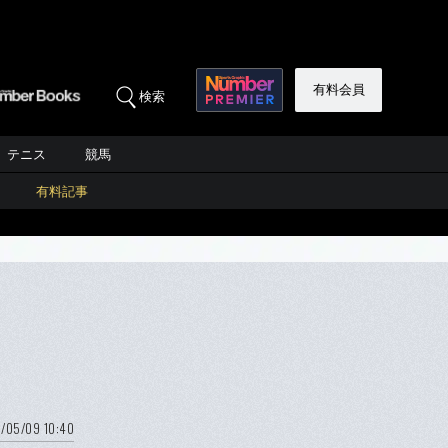
有料会員
検索
テニス
競馬
有料記事
/05/09 10:40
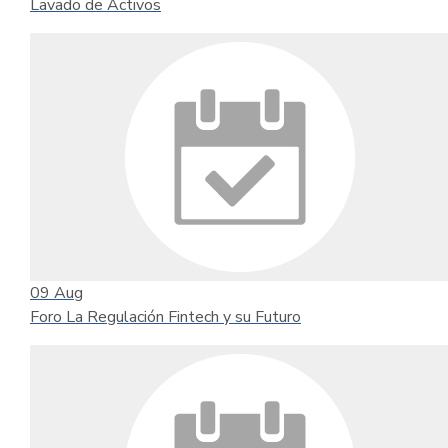
Lavado de Activos
09
Aug
Foro La Regulación Fintech y su Futuro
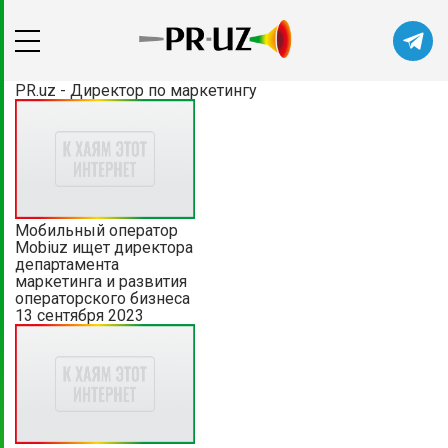
PR.uz - Директор по маркетингу
Мобильный оператор
Mobiuz ищет директора
департамента
маркетинга и развития
операторского бизнеса
13 сентября 2023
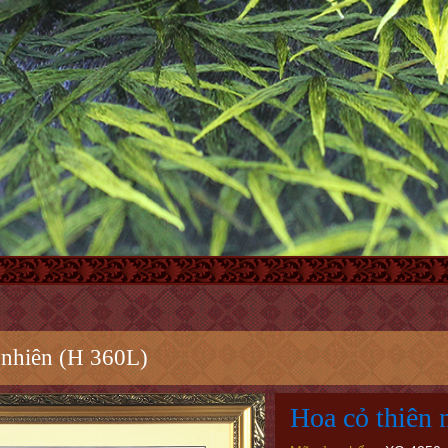
 nhiên (H 360L)
Hoa cỏ thiên 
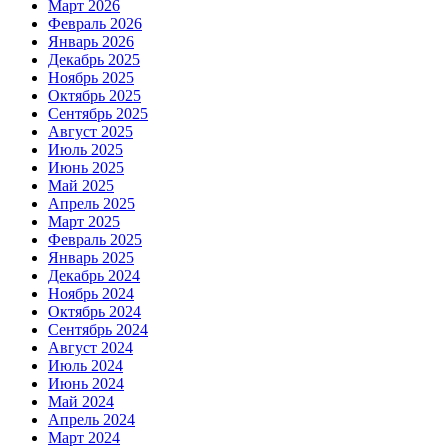
Март 2026
Февраль 2026
Январь 2026
Декабрь 2025
Ноябрь 2025
Октябрь 2025
Сентябрь 2025
Август 2025
Июль 2025
Июнь 2025
Май 2025
Апрель 2025
Март 2025
Февраль 2025
Январь 2025
Декабрь 2024
Ноябрь 2024
Октябрь 2024
Сентябрь 2024
Август 2024
Июль 2024
Июнь 2024
Май 2024
Апрель 2024
Март 2024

☆ ☆ ☆ ☆ ☆

[Your assignment]
With the line containing "Август 2025" as the first, output each line through the final line of the entries above, exactly.

[Result of this task]
Август 2025
Июль 2025
Июнь 2025
Май 2025
Апрель 2025
Март 2025
Февраль 2025
Январь 2025
Декабрь 2024
Ноябрь 2024
Октябрь 2024
Сентябрь 2024
Август 2024
Июль 2024
Июнь 2024
Май 2024
Апрель 2024
Март 2024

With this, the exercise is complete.